Tuesday, July 26, 2011

The Eyre Affair

I enjoy reading Jasper Fforde books, yet feel no urgency to read more. The books have plots, but they are not particularly engaging. The characters have their interesting points, but they are not the types you would want to get to know better. The strength of the books lies in the style. This makes them fun to read, but doesn't leave an urgency for more.

In the Eyre affair, the characters inhabit the "real" world, however, a few things are different. Britain is still fighting the Crimean war. Wales is an independent republic. Certain people can travel in time (or make time stand still.) And their are also some inventions, such as a machine that lets people travel in books. Of course, the bad guys get hold of this and use it to remove characters from original manuscripts, thus changing the novel.
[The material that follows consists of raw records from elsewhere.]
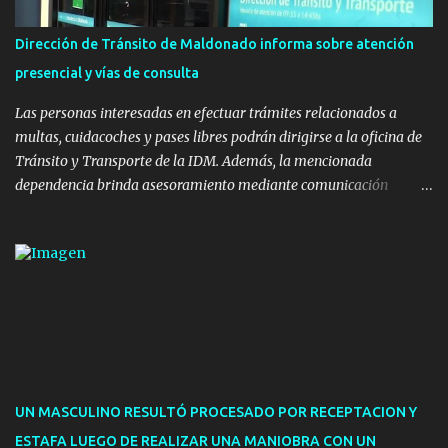
la realización de eventos culturales. Próximo a la pista, se
instalaron juegos infantiles y equipamiento urbano (bancos de
Dirección de Tránsito de Maldonado informa sobre atención
hormigón y sets de bancos y mesas). A su vez, se incorporaron
presencial y vías de consulta
nuevos pavimentos e iluminación. La totalidad de estas obras
implicaron una inversión estimada ...
Las personas interesadas en efectuar trámites relacionados a
multas, cuidacoches y pases libres podrán dirigirse a la oficina de
Tránsito y Transporte de la IDM. Además, la mencionada
dependencia brinda asesoramiento mediante comunicación
telefónica y correo electrónico. La dependencia admitirá el ingreso
de hasta cinco personas a la oficina. En cuanto a la atención
presencial comprende los siguientes trámites: Multas: devolución
de licencias de conducir retenidas por espirometrías y trámites
para la devolución de motos retenidas. Cuidacoches en general.
Pases libres: recargas, renovaciones y estudiantes. Información por
vía telefónica y correo electrónico: Multas: reclamos o consultas a
descargostransito@maldonado.gub.uy, o al teléfono 4222
1921(interno 1456). Cuidacoches: consultas a
UN MASCULINO RESULTÓ PROCESADO POR RECEPTACION Y
transitoytransporte@maldonado.gub.uy, teléfono 4222
ESTAFA LUEGO DE REALIZAR UNA MANIOBRA CON UN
There is also a giant corporation that dominates the control. It seems to play the role of nuisance. And of course, the hero has a love interest, a father that pops in and out, and plenty of other side interests.

However, all of this stuff is secondary to the bizarreness of "life" in the universe. I'm often stuck wondering - "is this a real event?" or "is this how the novel really is?" Historical fact and fiction are weaved in and out of the novel. Characters often bear names of "pop-culture" objects, whether they be games, scientific procedures or expressions. It makes for plenty of fun bits in the Monty Python/Douglas Adams tradition, but alas doesn't quite maintain interest.